We were very excited when the SOLAS further education and training strategy was launched in 2014. Under section 10 of the strategy, the adult education guidance services were recognised by SOLAS and the Department of Education and Skills as the model for delivery of educational and career guidance to adults in Ireland. The roll-out of the SOLAS further education and training strategy underlines the need for guidance and the centrality of guidance in the Government's job strategy. The further education and training strategy recognises that the planning process must consider and identify how the needs of the learner, employer and community are met and how effective guidance services can ensure a return on taxpayers' investment. I am aware the committee is also examining the issue of quality of service.
As stated in the SOLAS further education and training strategy, the adult education guidance services enable individuals and, therefore, communities to achieve their developmental, personal, social, career and employment aspirations. Guidance facilitates the acquisition of career management skills and benefits employees throughout their working life. The adult education guidance services provide a professional, impartial and confidential service to all those who are over 16 and out of school up to post-retirement age. We work closely with second level colleagues. I will not take a second level student who has a guidance counsellor but if someone of that age has dropped out of school, and unfortunately some do, we recommend them to YouthReach and sometimes we place them in part-time programmes for adults. This is not always suitable but we work with them to ensure we can get them back into education.

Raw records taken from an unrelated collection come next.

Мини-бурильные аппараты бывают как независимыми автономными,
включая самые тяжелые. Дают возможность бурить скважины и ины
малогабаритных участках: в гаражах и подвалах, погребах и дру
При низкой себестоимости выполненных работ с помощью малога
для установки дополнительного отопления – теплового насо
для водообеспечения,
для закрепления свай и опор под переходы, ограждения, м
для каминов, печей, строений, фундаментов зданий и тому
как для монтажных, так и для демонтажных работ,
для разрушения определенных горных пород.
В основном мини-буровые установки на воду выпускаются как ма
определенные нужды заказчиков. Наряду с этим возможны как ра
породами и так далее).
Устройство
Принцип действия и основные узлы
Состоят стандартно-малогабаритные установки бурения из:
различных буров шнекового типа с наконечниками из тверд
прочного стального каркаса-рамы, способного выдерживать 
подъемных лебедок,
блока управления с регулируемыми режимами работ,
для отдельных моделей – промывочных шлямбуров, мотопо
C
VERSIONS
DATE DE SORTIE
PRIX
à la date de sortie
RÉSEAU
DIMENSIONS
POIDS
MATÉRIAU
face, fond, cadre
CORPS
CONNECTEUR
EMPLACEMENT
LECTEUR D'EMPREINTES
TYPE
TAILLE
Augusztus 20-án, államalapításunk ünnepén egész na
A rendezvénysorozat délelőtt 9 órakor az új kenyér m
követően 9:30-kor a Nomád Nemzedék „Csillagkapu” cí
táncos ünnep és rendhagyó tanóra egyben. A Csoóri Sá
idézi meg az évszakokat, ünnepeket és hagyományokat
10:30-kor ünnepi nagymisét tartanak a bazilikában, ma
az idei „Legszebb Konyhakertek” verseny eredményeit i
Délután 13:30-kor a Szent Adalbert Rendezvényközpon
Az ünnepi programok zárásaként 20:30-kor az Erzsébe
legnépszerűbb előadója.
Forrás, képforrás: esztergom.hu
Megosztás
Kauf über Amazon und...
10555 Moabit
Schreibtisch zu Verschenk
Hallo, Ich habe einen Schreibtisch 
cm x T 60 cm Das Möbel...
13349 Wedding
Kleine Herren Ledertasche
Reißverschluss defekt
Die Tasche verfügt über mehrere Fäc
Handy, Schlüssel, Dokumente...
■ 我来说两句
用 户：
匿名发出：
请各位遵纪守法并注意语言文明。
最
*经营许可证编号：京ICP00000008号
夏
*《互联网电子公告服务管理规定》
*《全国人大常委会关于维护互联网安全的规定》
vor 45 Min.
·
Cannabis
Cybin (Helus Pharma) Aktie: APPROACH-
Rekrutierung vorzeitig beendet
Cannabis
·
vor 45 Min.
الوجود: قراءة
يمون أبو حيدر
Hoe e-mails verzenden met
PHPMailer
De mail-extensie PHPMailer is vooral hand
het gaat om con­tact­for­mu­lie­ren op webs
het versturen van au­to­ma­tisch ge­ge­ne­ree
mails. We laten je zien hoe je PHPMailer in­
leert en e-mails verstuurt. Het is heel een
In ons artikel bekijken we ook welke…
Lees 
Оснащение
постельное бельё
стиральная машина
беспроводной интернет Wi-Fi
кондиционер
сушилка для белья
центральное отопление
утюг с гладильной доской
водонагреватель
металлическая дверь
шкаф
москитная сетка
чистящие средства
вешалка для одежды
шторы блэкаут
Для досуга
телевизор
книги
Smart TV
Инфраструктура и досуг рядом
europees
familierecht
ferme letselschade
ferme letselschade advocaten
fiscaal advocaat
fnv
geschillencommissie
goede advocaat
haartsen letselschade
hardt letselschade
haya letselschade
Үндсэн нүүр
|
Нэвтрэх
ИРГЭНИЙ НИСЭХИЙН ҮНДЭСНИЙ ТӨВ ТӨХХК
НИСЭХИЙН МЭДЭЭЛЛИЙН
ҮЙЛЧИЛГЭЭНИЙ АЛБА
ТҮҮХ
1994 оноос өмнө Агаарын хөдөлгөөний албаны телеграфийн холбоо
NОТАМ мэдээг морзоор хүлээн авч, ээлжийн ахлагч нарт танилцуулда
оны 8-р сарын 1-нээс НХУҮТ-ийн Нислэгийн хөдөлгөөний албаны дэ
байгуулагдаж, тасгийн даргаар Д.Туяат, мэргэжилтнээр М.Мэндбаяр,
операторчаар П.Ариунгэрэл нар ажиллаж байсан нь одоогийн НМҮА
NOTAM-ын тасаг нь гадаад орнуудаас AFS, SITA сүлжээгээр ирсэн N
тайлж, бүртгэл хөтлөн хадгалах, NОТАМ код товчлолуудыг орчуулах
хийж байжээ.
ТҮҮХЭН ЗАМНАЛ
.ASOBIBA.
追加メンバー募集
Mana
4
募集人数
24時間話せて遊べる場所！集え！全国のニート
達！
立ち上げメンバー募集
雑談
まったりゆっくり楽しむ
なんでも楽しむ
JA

Through our referral protocol with the Department of Employment Affairs and Social Protection, which has been in place since 2012, and our links with local State and voluntary agencies, including local community mental health agencies, enterprise partnerships, enterprise boards, regional skills fora, the Money Advice & Budgeting Service, citizens information centres and all social inclusion programmes, we meet more than 52,000 clients on an annual basis, supporting them in education, training and employment. We can evidence this work through our national client database, which shows the outcomes, including the acquisition of new skills, increased certification and progression in career development, all of which enhance the likelihood of long-term unemployed individuals eventually performing more highly-skilled jobs in the workplace. Every year, our statistics are detailed in the National Centre for Guidance Education's adult guidance report. Before the moratorium and austerity measures, we met more than 68,000 people because we had full staffing. We were deeply affected during the moratorium. The problem was that JobPath was ruled out. If we had received investment at that time, the employment statistics would be much better.
According to A Strategic Review of Further Education and Training and the Unemployed by Professor John Sweeney, which was published in 2013, effective guidance services help ensure a return to the taxpayer from the use of public funds. Professor Sweeney analysed our service with regard to it being the one that should have been linked to the further education and training strategy.

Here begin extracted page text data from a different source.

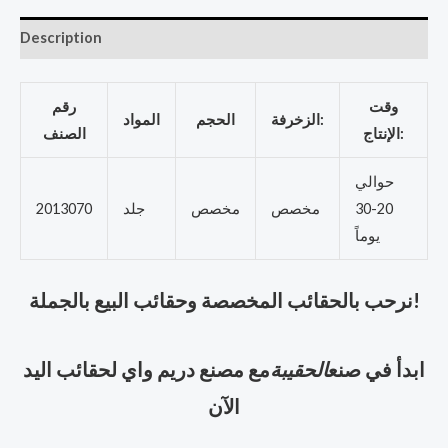
Description
وقت
رقم
الزخرفة:
الحجم
المواد
الإنتاج:
الصنف
حوالي
20-30
مخصص
مخصص
جلد
2013070
يوماً
نرحب بالحقائب المخصصة وحقائب البيع بالجملة!
ابدأ في صنع
الحقيبة
مع مصنع دريم واي لحقائب اليد
الآن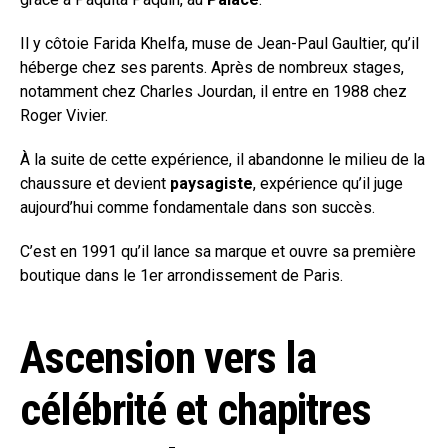
Il y côtoie Farida Khelfa, muse de Jean-Paul Gaultier, qu’il
héberge chez ses parents. Après de nombreux stages,
notamment chez Charles Jourdan, il entre en 1988 chez
Roger Vivier.
À la suite de cette expérience, il abandonne le milieu de la
chaussure et devient
paysagiste
, expérience qu’il juge
aujourd’hui comme fondamentale dans son succès.
C’est en 1991 qu’il lance sa marque et ouvre sa première
boutique dans le 1er arrondissement de Paris.
Ascension vers la
célébrité et chapitres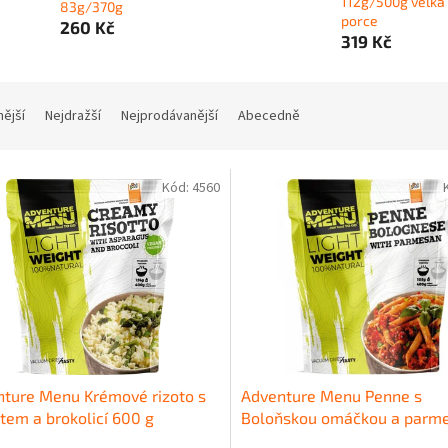
112g/500g velká
83g/370g
porce
260 Kč
319 Kč
nější
Nejdražší
Nejprodávanější
Abecedně
Kód:
4560
ture Menu Krémové rizoto s
Adventure Menu Penne s
tem a brokolicí 600 g
Boloňskou omáčkou a par
400g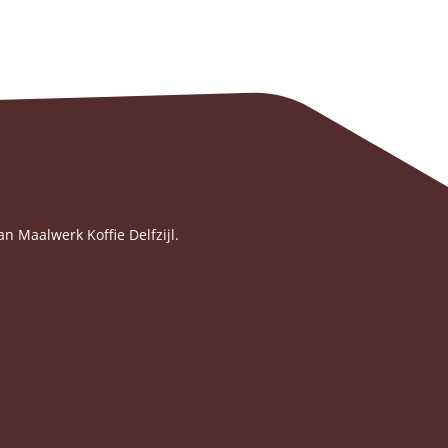
an Maalwerk Koffie Delfzijl.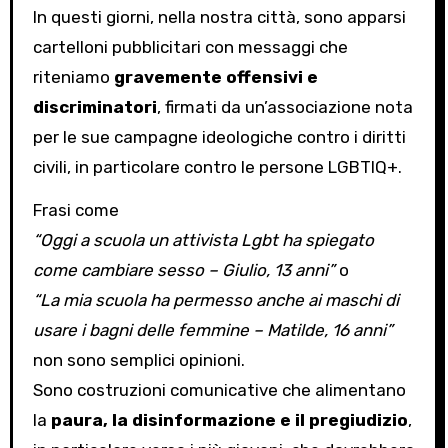
In questi giorni, nella nostra città, sono apparsi
cartelloni pubblicitari con messaggi che
riteniamo
gravemente offensivi e
discriminatori
, firmati da un’associazione nota
per le sue campagne ideologiche contro i diritti
civili, in particolare contro le persone LGBTIQ+.
Frasi come
“Oggi a scuola un attivista Lgbt ha spiegato
come cambiare sesso – Giulio, 13 anni”
o
“La mia scuola ha permesso anche ai maschi di
usare i bagni delle femmine – Matilde, 16 anni”
non sono semplici opinioni.
Sono costruzioni comunicative che alimentano
la
paura, la disinformazione e il pregiudizio
,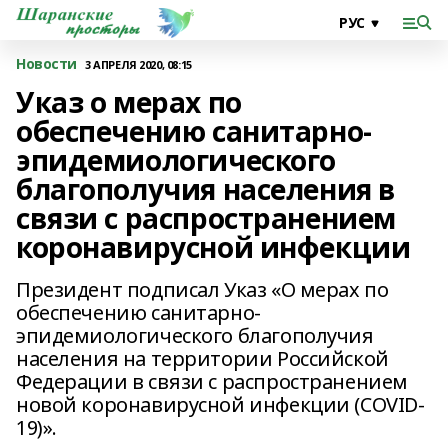
Новости
3 АПРЕЛЯ 2020, 08:15
Указ о мерах по
обеспечению санитарно-
эпидемиологического
благополучия населения в
связи с распространением
коронавирусной инфекции
Президент подписал Указ «О мерах по
обеспечению санитарно-
эпидемиологического благополучия
населения на территории Российской
Федерации в связи с распространением
новой коронавирусной инфекции (COVID-
19)».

The Adult Education Guidance Association of Ireland supports the development of an integrated further education and training guidance service, as envisaged in the SOLAS further education and training strategy, building on the practice in operation in our service.
Currently, because of the lack of a coherent, joined-up approach to guidance there is a fragmentation in the way guidance services are being delivered which is wasteful of taxpayers' money. In our recent submission to the career guidance review carried out by the Department of Education and Skills and Indecon, we recommended an interdepartmental framework for adult guidance. An overarching body should be established representing all stakeholders in guidance, that is, the Departments of Education and Skills, Business, Enterprise and Innovation and Employment and Social Protection, Education and Training Boards Ireland, ETBI, SOLAS, the National Centre for Guidance in Education, NCGE, and other organisations. I refer also to IBEC, which is a fantastic organisation. We have met with its officials. We accepted much of what was in the report it published in September as part of its Smarter World, Smarter Work campaign. I understand the Indecon report, which has not been published, agrees with this. If committee members have any influence at all, I call on them to please get that report published for us. It was carried out in June and was to be out in September. I know that with the schools issue, the Minister for Education and Skills, Deputy McHugh, had a lot on his plate when he took up the role. However, we want to see that review because we think it can change the way things are being done with regard to this model.
I wish to compare our service with the JobPath model. That model was based on the model being used by the G4S recruitment company in the UK, which was criticised by the Office for Standards in Education, Children's Services and Skills, Ofsted. It was poor practice to transfer this model and some of its workforce from the UK to Ireland without making any changes or adaptions for working with the Irish public. We have no difficulty with recruitment agencies as a model of accessing employment, but to use these services, people must be highly skilled and workplace-ready. I hate this phrase, but I am going to use it because it is used by the Department; people with a level 1 rating of probability of exit from the live register, PEX 1, can use a recruitment agency. The committee members or I, if we were made redundant tomorrow and got going immediately - before we knew we had been made redundant, actually - would probably be able to use a recruitment agency and get into a job. However, I have met top bankers with top qualifications seeking work. Before JobPath was rolled out, we met every unemployed man and woman in my community and throughout the country between 2011 and 2015. After three months of trying to get a job, even if an applicant has held a highly paid job in Accenture or any of the large businesses or public agencies I could mention, he or she becomes very low. A person who keeps getting rejections in his or her inbox or postbox goes flat. I have seen it so many times. The recruitment-style model is not a guidance model. It can work for a well-educated person who is ready for work. We use this model for those people. My own son is one of those emigrants to Australia; he is working successfully in recruitment. I have nothing against it. Members have better access than I do to the statistics on the effectiveness of the JobPath programme.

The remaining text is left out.